La calle parecía en calma, una calma preocupantemente silenciosa e inquietante. Una calma de camposanto. Una calma de muerte.
Virginia no había manejado jamás una emisora de radio de onda marina. Suponía que no había de ser nada especialmente complicado porque su marido lo hacía a diario y tampoco era especialmente inteligente. Giró un botoncillo en la parte superior del aparato y comenzaron a oírse mil y un ruidos de variada índole, casi ninguno identificable.
-¡Aquí Virgi! ¡Aquí Virgi! ¿Alguien me oye?
-Tienes que darle al botón de hablar –intervino Pedro junior.

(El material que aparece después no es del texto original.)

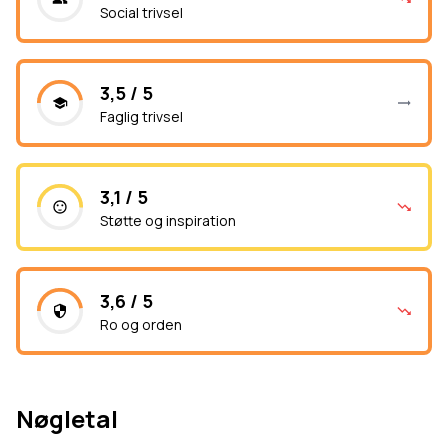
Social trivsel
3,5 / 5
Faglig trivsel
3,1 / 5
Støtte og inspiration
3,6 / 5
Ro og orden
Nøgletal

-Y decir “cambio” cuando acabes de hablar –expuso Rocío.
-¿Queréis dejarme?
Volvió a intentarlo, pulsando esta vez un diminuto botón verde adosado en el costado del pequeño emisor.
-¡Aquí Virgi! ¡Cambio! ¿Alguien puede oírme?
-Hay que decir “cambio” cuando termines de hablar, no antes –de nuevo fue Pedro el que trató de indicar la forma correcta de usar la radio.
-Es que si no dices… - trato de intervenir Rocio.
-¡Joder! ¡Que me dejéis! –Virginia comenzaba a desesperarse.
Lo intentó de nuevo.
-¡Cambio! ¡Aquí Virgi! ¿Alguien puede oírme?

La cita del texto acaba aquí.